Fauziyah Reseller Invest Yuk Tuban Ditetapkan Tersangka Kasus Penipuan Investasi Bodong

Fauziyah Reseller Invest Yuk Tuban Ditetapkan Tersangka Kasus Penipuan Investasi Bodong

  • Bagikan
Kasat Reskrim Polres Tuban, AKP M Adhi Makayasa, saat ditemui awak media, Kamis (20/1/2022).
Kasat Reskrim Polres Tuban, AKP M Adhi Makayasa, saat ditemui awak media, Kamis (20/1/2022). (Foto: Rochim/Tugu Jatim)

TUBAN, Tugujatim.id – Polisi tetapkan reseller Invest Yuk, Fauzia (21), sebagai tersangka kasus penipuan investasi bodong, Kamis (20/1/2022). Penetapan tersangka perempuan asal Kelurahan Sidomulyo, Kecamatan/Kabupaten Tuban,  itu dilakukan setelah penyidik melakukan pemeriksaan terhadap para saksi, Selasa (18/1/2022).

“Kita sudah tetapkan tersangka yaitu FZ,” kata Kasat Reskrim Polres Tuban, AKP M Adhi Makayasa.

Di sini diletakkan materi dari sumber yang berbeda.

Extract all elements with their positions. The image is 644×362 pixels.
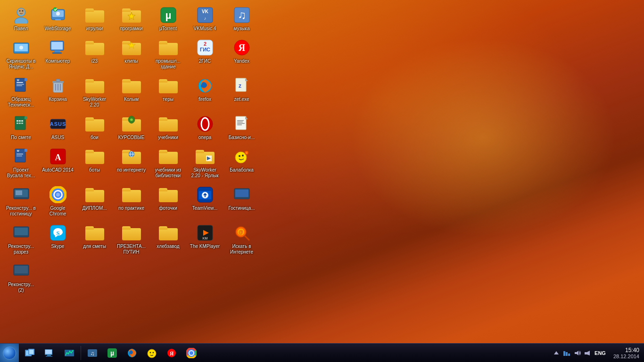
svg-point-130 xyxy=(153,352,154,353)
icon-fotochki[interactable]: фоточки xyxy=(150,183,186,219)
icon-klipy[interactable]: клипы xyxy=(114,36,149,72)
svg-text:@: @ xyxy=(239,230,243,235)
svg-text:A: A xyxy=(55,153,61,162)
icon-posmete[interactable]: По смете xyxy=(3,112,39,143)
taskbar-network-btn[interactable] xyxy=(60,345,79,362)
svg-rect-112 xyxy=(15,266,28,273)
icon-popraktike[interactable]: по практике xyxy=(114,183,149,219)
icon-obrazec[interactable]: W Образец Техническ... xyxy=(3,74,39,110)
icon-kolym[interactable]: Колым xyxy=(114,74,149,110)
icon-gostinica[interactable]: Гостиница... xyxy=(224,183,259,219)
icon-muzyka[interactable]: ♫ музыка xyxy=(224,3,259,34)
svg-text:ГИС: ГИС xyxy=(199,47,210,52)
start-button[interactable] xyxy=(0,344,19,362)
svg-rect-54 xyxy=(19,123,21,124)
icon-po-internetu[interactable]: по интернету xyxy=(114,145,149,181)
icon-proekt[interactable]: W Проект Вусала тех... xyxy=(3,145,39,181)
taskbar-pinned-area: ♫ µ xyxy=(19,344,202,362)
svg-marker-140 xyxy=(575,351,578,355)
icon-presenta[interactable]: ПРЕЗЕНТА... ПУТИН xyxy=(114,221,149,257)
icon-yandex[interactable]: Я Yandex xyxy=(224,36,259,72)
svg-rect-101 xyxy=(15,228,28,235)
icon-zetexe[interactable]: z zet.exe xyxy=(224,74,259,110)
icon-rekonstr2[interactable]: Реконстру... разрез xyxy=(3,221,39,257)
icon-chrome[interactable]: Google Chrome xyxy=(40,183,75,219)
taskbar-torrent-btn[interactable]: µ xyxy=(103,345,122,362)
icon-utorrent[interactable]: µ µTorrent xyxy=(150,3,186,34)
icon-autocad[interactable]: A AutoCAD 2014 xyxy=(40,145,75,181)
icon-boty[interactable]: боты xyxy=(77,145,112,181)
svg-rect-139 xyxy=(568,354,570,356)
svg-point-129 xyxy=(150,352,151,353)
icon-teamviewer[interactable]: TeamView... xyxy=(187,183,223,219)
svg-marker-23 xyxy=(128,42,135,49)
icon-bazisno[interactable]: Базисно-и... xyxy=(224,112,259,143)
svg-rect-51 xyxy=(19,120,21,122)
svg-text:µ: µ xyxy=(110,349,114,357)
icon-pavel[interactable]: Павел xyxy=(3,3,39,34)
taskbar-chrome-btn[interactable] xyxy=(182,345,201,362)
taskbar-yandex-btn[interactable]: Я xyxy=(162,345,181,362)
icon-2gis[interactable]: 2 ГИС 2ГИС xyxy=(187,36,223,72)
svg-rect-20 xyxy=(51,42,63,49)
icon-uchebniki2[interactable]: учебники из библиотеки xyxy=(150,145,186,181)
svg-point-3 xyxy=(19,10,20,12)
desktop: Павел WebStorage игрулки xyxy=(0,0,644,362)
tray-speaker-icon[interactable] xyxy=(583,349,592,357)
icon-iskat[interactable]: @ Искать в Интернете xyxy=(224,221,259,257)
icon-skyworker[interactable]: SkyWorker 2.20 xyxy=(77,74,112,110)
taskbar-music-btn[interactable]: ♫ xyxy=(83,345,102,362)
icon-skyworker2[interactable]: SkyWorker 2.20 - Ярлык xyxy=(187,145,223,181)
icon-programki[interactable]: програмки xyxy=(114,3,149,34)
svg-point-7 xyxy=(56,12,60,16)
icon-hlebzavod[interactable]: хлебзавод xyxy=(150,221,186,257)
icon-balabolka[interactable]: ! Балаболка xyxy=(224,145,259,181)
taskbar-explorer-btn[interactable] xyxy=(20,345,39,362)
svg-text:KM: KM xyxy=(202,237,207,240)
icon-firefox[interactable]: firefox xyxy=(187,74,223,110)
icon-dlya-smety[interactable]: для сметы xyxy=(77,221,112,257)
icon-computer[interactable]: Компьютер xyxy=(40,36,75,72)
svg-marker-142 xyxy=(587,351,590,355)
svg-text:ASUS: ASUS xyxy=(50,121,66,127)
tray-network-icon[interactable] xyxy=(562,349,571,357)
icon-skype[interactable]: S Skype xyxy=(40,221,75,257)
icon-uchebniki[interactable]: учебники xyxy=(150,112,186,143)
tray-language-indicator[interactable]: ENG xyxy=(594,349,607,357)
icon-promyshl[interactable]: промышл... здание xyxy=(150,36,186,72)
svg-text:♪: ♪ xyxy=(204,16,206,21)
icon-diplom[interactable]: ДИПЛОМ... xyxy=(77,183,112,219)
svg-point-18 xyxy=(19,46,23,49)
icon-tery[interactable]: теры xyxy=(150,74,186,110)
svg-rect-118 xyxy=(45,350,52,354)
clock[interactable]: 15:40 28.12.2014 xyxy=(609,347,642,359)
svg-rect-72 xyxy=(17,156,22,156)
icon-asus[interactable]: ASUS ASUS xyxy=(40,112,75,143)
taskbar-balabol-btn[interactable] xyxy=(142,345,161,362)
icon-trash[interactable]: Корзина xyxy=(40,74,75,110)
icon-kmplayer[interactable]: KM The KMPlayer xyxy=(187,221,223,257)
svg-rect-52 xyxy=(21,120,23,122)
icon-boi[interactable]: бои xyxy=(77,112,112,143)
svg-rect-120 xyxy=(46,356,52,357)
svg-point-4 xyxy=(22,10,23,12)
icon-rekonstr1[interactable]: Реконстру... в гостиницу xyxy=(3,183,39,219)
taskbar-firefox-btn[interactable] xyxy=(123,345,141,362)
icon-opera[interactable]: опера xyxy=(187,112,223,143)
taskbar: ♫ µ xyxy=(0,343,644,362)
icon-webstorage[interactable]: WebStorage xyxy=(40,3,75,34)
taskbar-computer-btn[interactable] xyxy=(40,345,59,362)
svg-rect-31 xyxy=(25,78,27,81)
svg-text:S: S xyxy=(56,230,59,237)
svg-marker-136 xyxy=(554,351,559,354)
icon-screenshots[interactable]: Скриншоты в Яндекс.Д... xyxy=(3,36,39,72)
icon-igrulki[interactable]: игрулки xyxy=(77,3,112,34)
svg-text:W: W xyxy=(17,149,19,152)
icon-rekonstr3[interactable]: Реконстру... (2) xyxy=(3,259,39,296)
icon-i23[interactable]: i23 xyxy=(77,36,112,72)
tray-volume-icon[interactable] xyxy=(573,349,581,357)
icon-vkmusic[interactable]: VK ♪ VKMusic 4 xyxy=(187,3,223,34)
svg-point-81 xyxy=(242,155,244,156)
icon-kursovye[interactable]: КУРСОВЫЕ xyxy=(114,112,149,143)
tray-expand-btn[interactable] xyxy=(552,349,561,357)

Adhi menjelaskan bahwa polisi menerima laporan dari para member atau korban pada Senin (17/1/2022). Selanjutnya petugas langsung bergerak cepat untuk melakukan penyelidikan.

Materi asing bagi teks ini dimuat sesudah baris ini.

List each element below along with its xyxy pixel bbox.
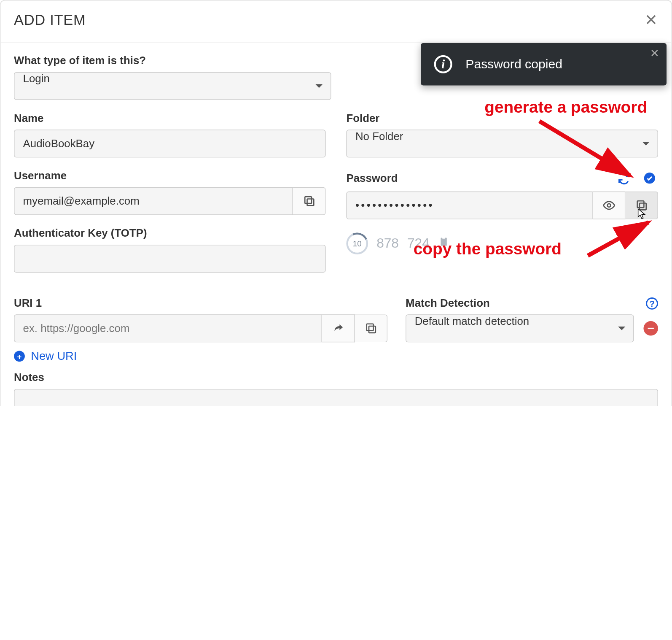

Ada sekitar 42 saksi yang telah diperiksa. Adapun untuk nilai kerugian yang dialami para korban hingga kini mencapai ratusan juta rupiah. Setelah ditetapkan tersangksa ditahan di Mapolres Tuban.

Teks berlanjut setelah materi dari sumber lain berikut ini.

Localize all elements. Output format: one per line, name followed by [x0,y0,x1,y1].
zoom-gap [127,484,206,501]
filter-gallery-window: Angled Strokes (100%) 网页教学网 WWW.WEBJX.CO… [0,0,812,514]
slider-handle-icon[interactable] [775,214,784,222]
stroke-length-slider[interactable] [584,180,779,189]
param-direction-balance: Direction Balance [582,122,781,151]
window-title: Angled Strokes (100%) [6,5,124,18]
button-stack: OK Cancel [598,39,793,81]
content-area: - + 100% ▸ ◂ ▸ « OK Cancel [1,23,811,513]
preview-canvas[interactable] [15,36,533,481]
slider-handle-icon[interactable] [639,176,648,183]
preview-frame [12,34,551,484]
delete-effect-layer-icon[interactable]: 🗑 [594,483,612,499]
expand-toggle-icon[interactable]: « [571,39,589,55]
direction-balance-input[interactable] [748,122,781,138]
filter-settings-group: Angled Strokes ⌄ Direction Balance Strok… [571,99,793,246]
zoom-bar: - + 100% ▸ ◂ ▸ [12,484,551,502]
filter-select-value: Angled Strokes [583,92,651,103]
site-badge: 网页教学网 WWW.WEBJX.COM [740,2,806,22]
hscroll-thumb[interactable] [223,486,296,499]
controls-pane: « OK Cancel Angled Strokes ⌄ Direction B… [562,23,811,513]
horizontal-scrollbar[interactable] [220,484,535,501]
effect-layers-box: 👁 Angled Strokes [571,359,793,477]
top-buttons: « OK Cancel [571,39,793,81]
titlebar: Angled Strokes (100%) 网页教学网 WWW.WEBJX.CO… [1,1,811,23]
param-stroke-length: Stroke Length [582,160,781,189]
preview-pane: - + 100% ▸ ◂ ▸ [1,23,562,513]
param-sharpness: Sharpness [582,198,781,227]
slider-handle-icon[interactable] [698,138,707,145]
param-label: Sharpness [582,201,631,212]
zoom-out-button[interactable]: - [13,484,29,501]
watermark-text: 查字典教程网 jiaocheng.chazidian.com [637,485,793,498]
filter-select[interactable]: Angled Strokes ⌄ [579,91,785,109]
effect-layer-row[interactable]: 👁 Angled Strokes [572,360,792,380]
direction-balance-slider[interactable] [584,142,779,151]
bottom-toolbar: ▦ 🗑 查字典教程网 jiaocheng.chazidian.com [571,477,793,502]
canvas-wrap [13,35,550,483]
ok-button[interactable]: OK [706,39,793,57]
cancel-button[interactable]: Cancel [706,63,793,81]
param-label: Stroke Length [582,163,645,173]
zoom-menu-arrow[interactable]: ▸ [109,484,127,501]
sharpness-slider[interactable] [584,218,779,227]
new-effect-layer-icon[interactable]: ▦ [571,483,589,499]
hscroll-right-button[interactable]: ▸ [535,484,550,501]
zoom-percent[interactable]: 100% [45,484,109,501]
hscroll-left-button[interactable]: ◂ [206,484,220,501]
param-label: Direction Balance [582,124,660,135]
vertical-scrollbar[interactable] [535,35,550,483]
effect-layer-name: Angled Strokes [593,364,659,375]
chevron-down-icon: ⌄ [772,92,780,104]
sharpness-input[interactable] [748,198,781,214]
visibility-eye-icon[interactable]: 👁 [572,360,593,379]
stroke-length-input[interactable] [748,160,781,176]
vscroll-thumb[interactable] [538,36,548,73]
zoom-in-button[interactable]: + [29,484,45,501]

“Kerugian kurang lebih sekitar Rp 627.900.000,” beber Adhi.

Atas tindakan yang dilakukan, pihak kepolisian menjerat tersangka dengan Pasal 372, 378 KUHP tentang penggelapan dan tindak penipuan dengan ancaman hukuman maksimal 4 tahun.

Diberitakan sebelumnya, puluhan warga Tuban berbondong-bondong datang ke Mapolres Tuban. Kedatangan mereka dengan didampingi kuasa hukum dari Lembaga Bantuan Hukum Muhammadiyyah Tuban melaporkaan reseller Invent Yuks dari Tuban F dan R.

Sebelumnya, owner invest yuk Samudra Zahrotul Bilab (21) asal Lamongan telah ditetapkan sebagai pelaku penipuan berkedok inventasi bodong oleh Polres Lamongan, Selasa (11/1/2022). Polres Lamongan telah menelusuri jejak rekening tersangka dan diketahui uang dari para member yang masuk ke rekening tersangka itu sekitar Rp 6 miliar.

Terkait informasi kerugian mulai Puluhan hingga ratusan miliar, polisi masih melakukan penyelidikan.